There had been plenty of criticism leveled at Morrall over the years, summed up by nicknames like “Bullpen Boy” and “The Understudy”, and it was widely held that he was too inconsistent to be successful as a starting quarterback in the NFL. Baltimore Head Coach Don Shula was well aware of the criticisms, but was familiar with Morrall as a former assistant coach with the Lions and believed that his experience could prove valuable if Unitas was not fully sound. He assured a reluctant Morrall that it was possible he could see significant action.

Shula’s prediction proved all too true when Unitas suffered a devastating muscle tear in his throwing arm in the final preseason game at the Cotton Bowl against Dallas. Unitas would end up seeing only brief and ineffectual action during the season as he was forced to rest his arm, but Morrall proved to be up to the job.

The Colts went 13-1 over the course of the campaign. Morrall put together an MVP season (Associated Press, UPI, NEA) as he led the NFL in overall passing (93.2 rating), touchdown passes (26), yards per attempt (9.2), yards per completion (16.0) and touchdown percentage (8.2); he ranked second in yards (2909) and completion percentage (57.4).

Morrall only once failed to throw a touchdown pass in a game, and had a high of four in a 28-7 win over the Bears, in which he also had his high for passing yardage (302). Along the way, he led the Colts to victories over all four of the teams that had given up on him during his career: 27-10 over the 49ers, 41-7 against Pittsburgh, 26-0 over the Giants, and 27-10 over Detroit.

The Colts breezed by the Vikings in the divisional round of the postseason and then shut out the Browns, 34-0, for the NFL title.
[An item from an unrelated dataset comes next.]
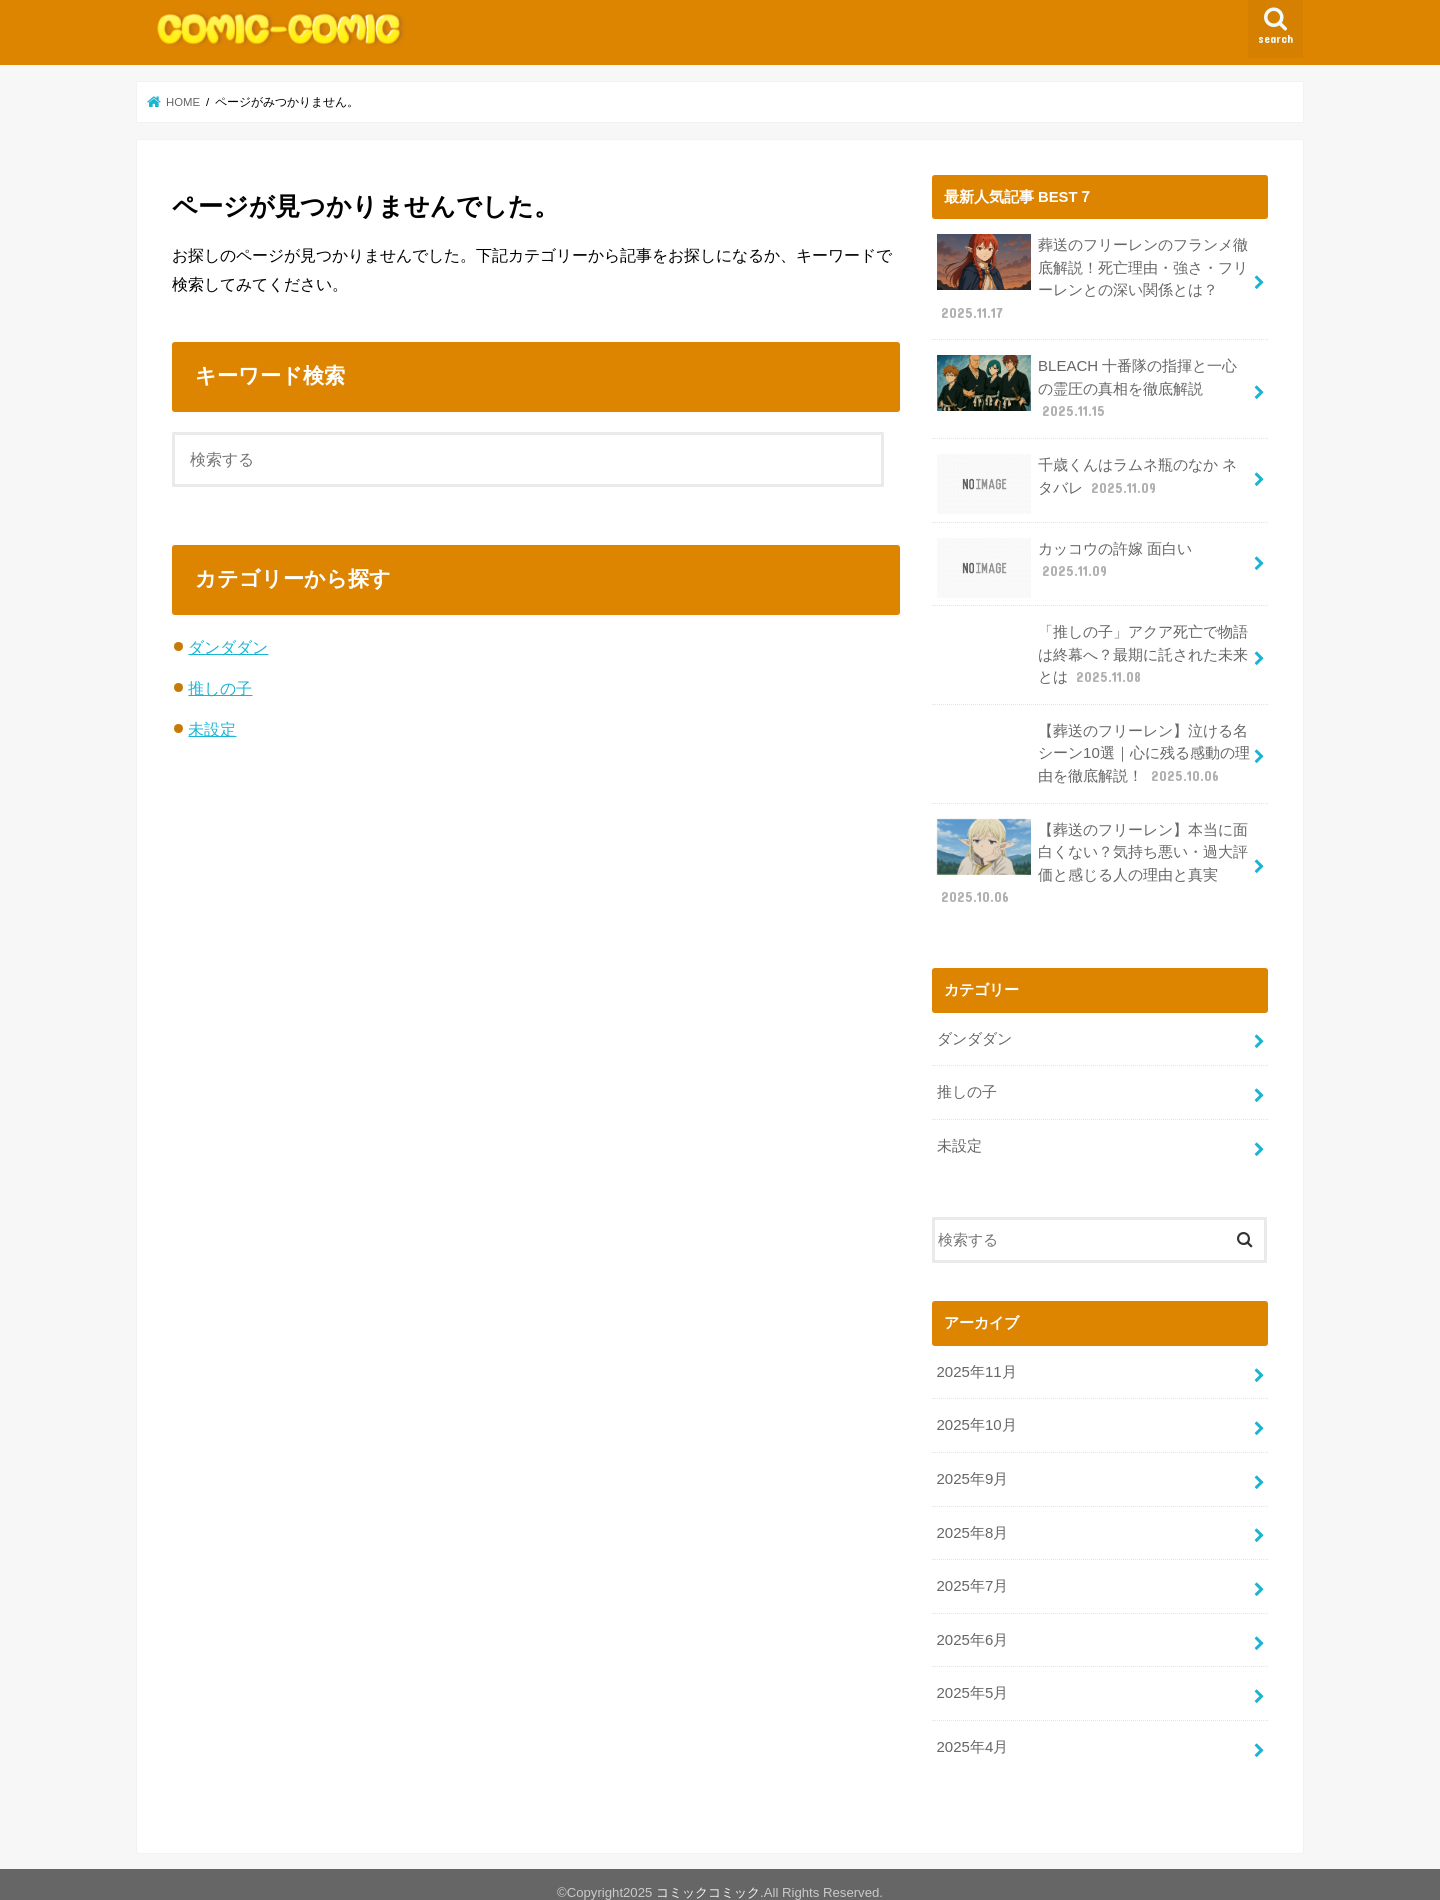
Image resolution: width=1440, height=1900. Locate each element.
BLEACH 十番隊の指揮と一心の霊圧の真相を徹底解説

However, the storybook season came to a bitter end in Super Bowl III as the upstart New York Jets stunned the Colts, 16-7. Morrall played poorly, completing just 6 of 17 passes for 71 yards with three interceptions, and failed to spot a wide-open split end Jimmy Orr in the end zone late in the first half. The disappointing showing (which was hardly Morrall’s alone) seemed to lend credence to denigrating comments that Jets QB Joe Namath made prior to the game and the criticisms that had been leveled throughout Morrall’s career.

Earl Morrall remained with the Colts for three more seasons, splitting time with the increasingly brittle Unitas – and gaining some measure of vindication when he relieved the great quarterback in Super Bowl V following the 1970 season, a game the Colts won with a field goal in the closing seconds.

Don Shula, who by then had moved on to the Miami Dolphins, turned to Morrall as a backup prior to the 1972 season. When starting QB Bob Griese went down with a broken leg at midseason, Morrall did a solid job in leading the Dolphins the rest of the way to an undefeated record. Miami won the Super Bowl, but by then Griese was back in command.

Morrall lasted through the 1976 season, when he was 42 years old, for a total of 21 years in the NFL – a lengthy tenure for a quarterback dismissed as a career backup.